1 of 21

On Leveraging Encoder-only Pre-trained LMs for Effective Keyphrase Generation

Di Wu, Wasi Uddin Ahmad, Kai-Wei Chang

Department of Computer Science

UCLA

2 of 21

Motivation

Keyphrase extraction (KPE) and keyphrase generation (KPG) are important NLP tasks that can benefit

Information retrieval
Text summarization
Clustering
Classification
…

3 of 21

Motivation

Pre-trained language models (LMs) have revolutionized the space of KPE and KPG research, showing promising results in

Unsupervised KPE [1, 2]
Zero-shot or low-resource KPG [3, 4]
Cross-lingual and cross-domain KPG [5, 6]

[1] Unsupervised Keyphrase Extraction by Jointly Modeling Local and Global Context (Liang et al., EMNLP 2021)

[2] PromptRank: Unsupervised Keyphrase Extraction Using Prompt (Kong et al., ACL 2023)

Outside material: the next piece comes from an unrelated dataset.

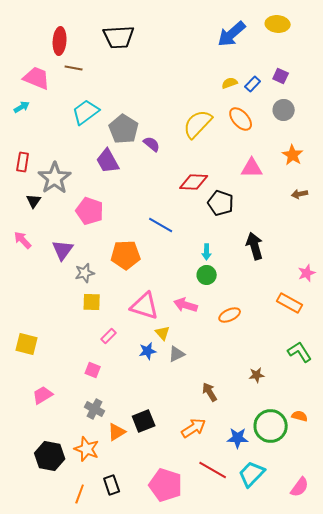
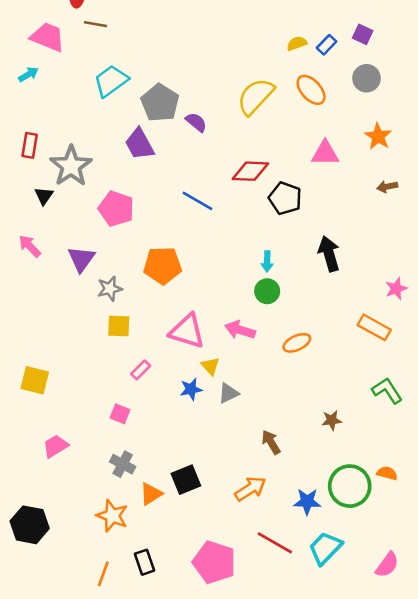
blue line: (161, 225) -> (197, 201), moved
black hexagon: (50, 456) -> (30, 525), moved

[3] Learning Rich Representation of Keyphrases from Text (Kulkarni et al., Findings 2022)

[4] Representation Learning for Resource-Constrained Keyphrase Generation (Wu et al., Findings 2022)

[5] Retrieval-Augmented Multilingual Keyphrase Generation with Retriever-Generator Iterative Training (Gao et al., Findings 2022)

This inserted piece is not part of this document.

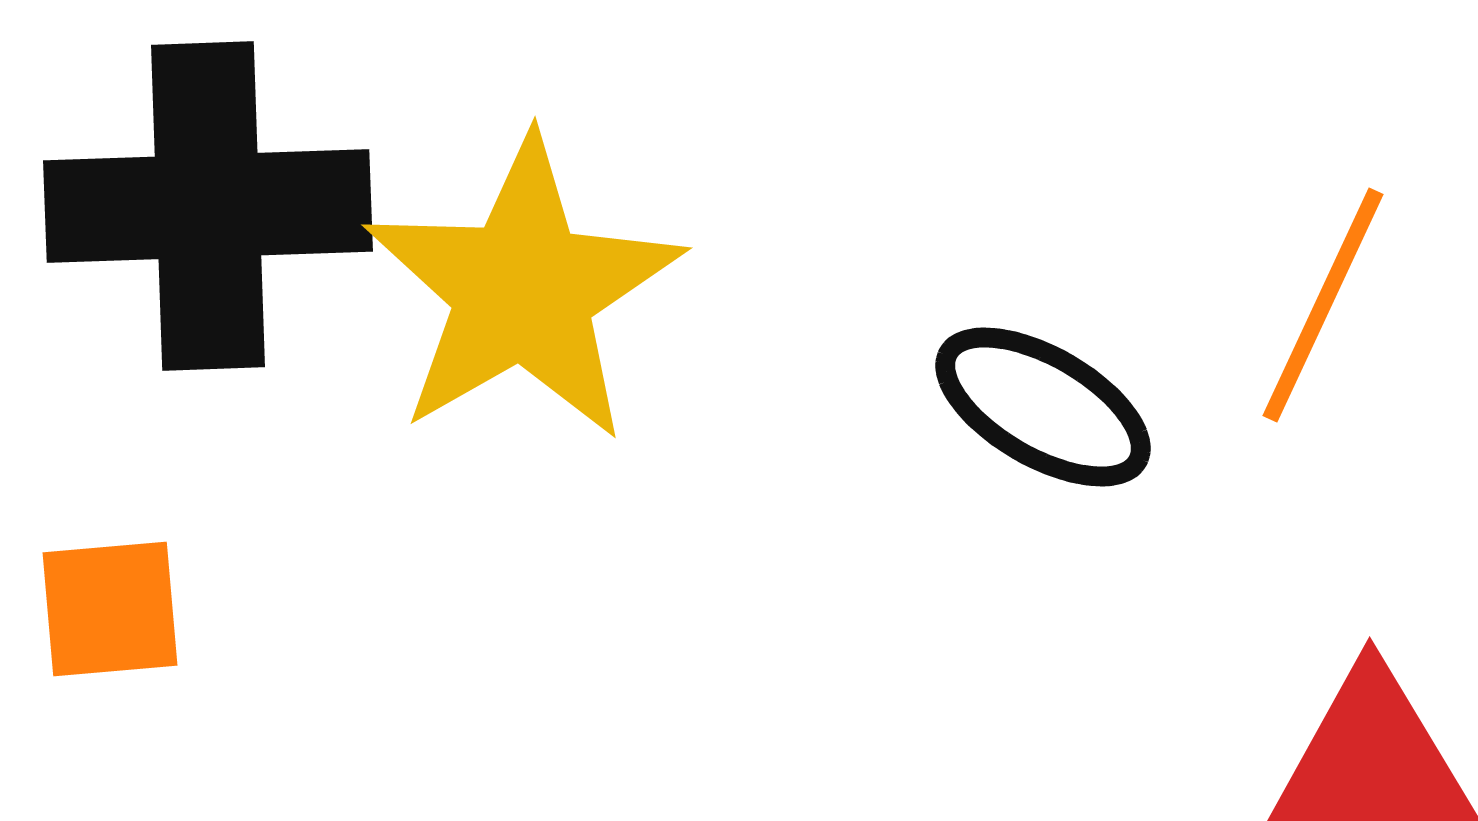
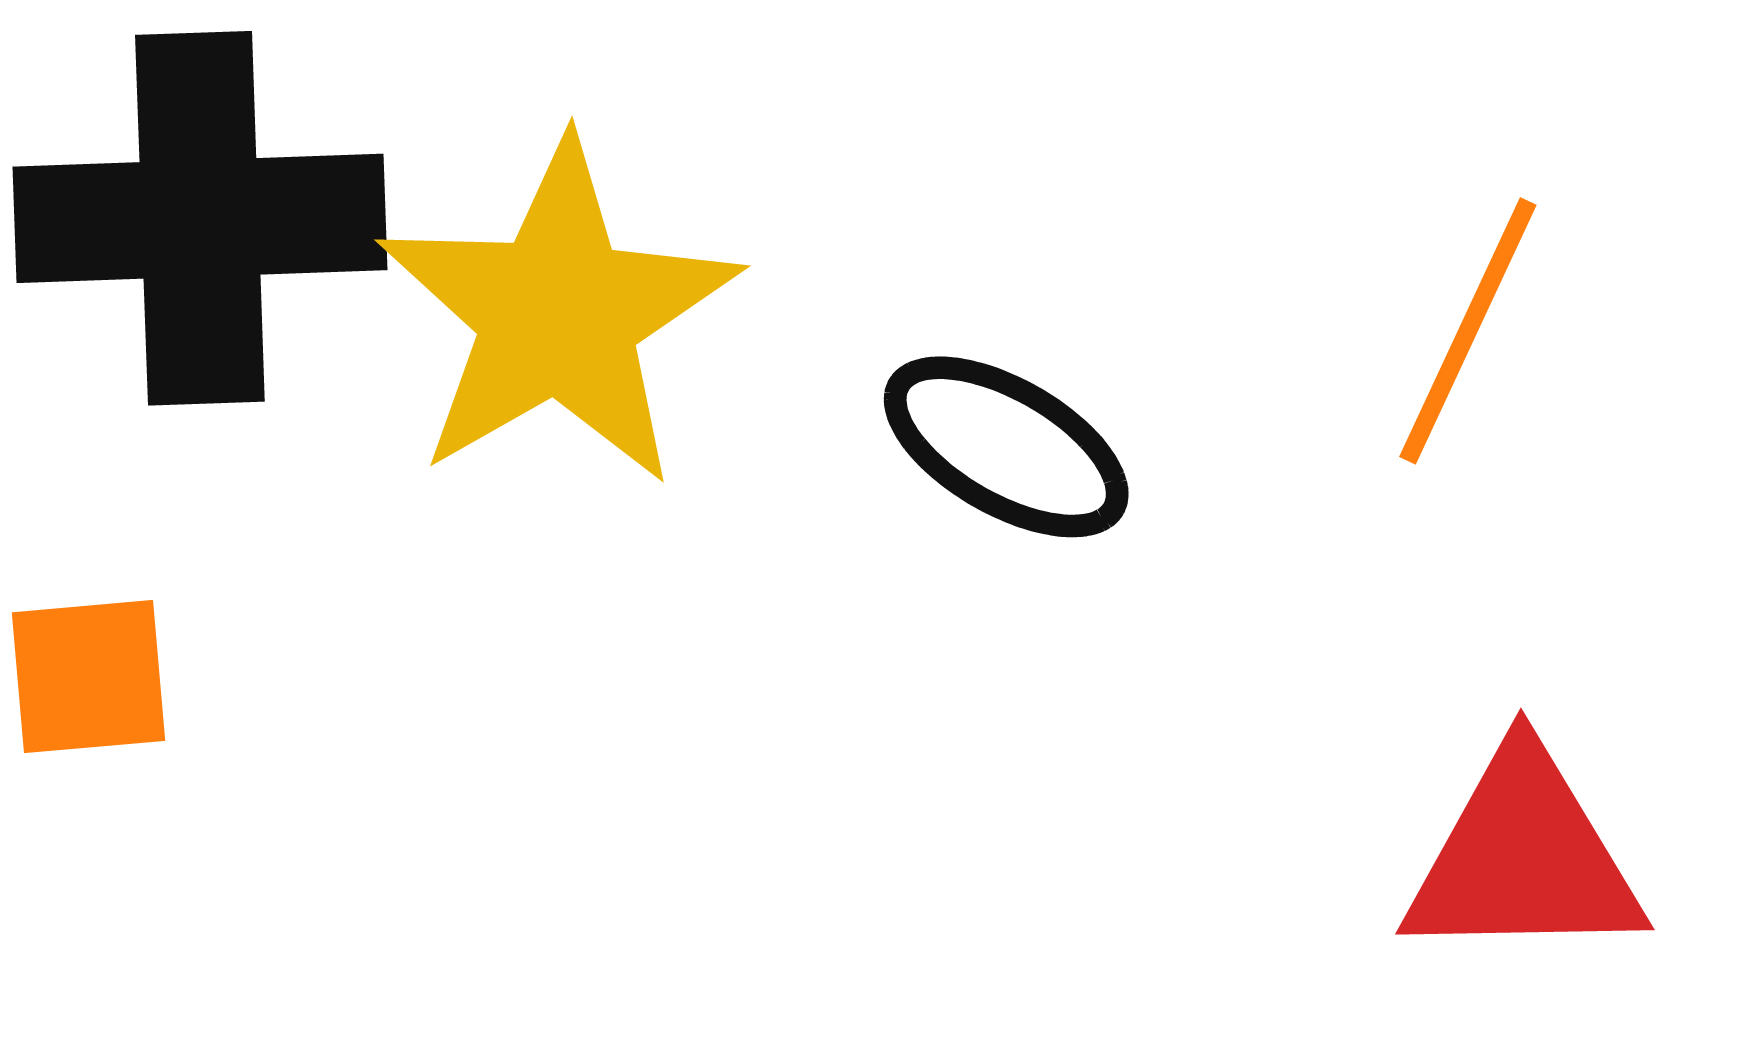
black ellipse: (1043, 407) -> (1006, 447), moved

[6] General-to-Specific Transfer Labeling for Domain Adaptable Keyphrase Generation (Meng et al., Findings 2023)

4 of 21

Motivation

A dilemma arises for KPG:

Strong empirical support for using in-domain LMs [6, 7].
Strong inductive bias for using sequence-to-sequence LMs.
Yet in-domain versions of these pre-trained LMs are very limited.

[6] General-to-Specific Transfer Labeling for Domain Adaptable Keyphrase Generation (Meng et al., Findings 2023)

[7] Rethinking Model Selection and Decoding for Keyphrase Generation with Pre-trained Sequence-to-Sequence Models (Wu et al., EMNLP 2023)

5 of 21

Motivation

Can we leverage BERT-like domain experts for KPG instead?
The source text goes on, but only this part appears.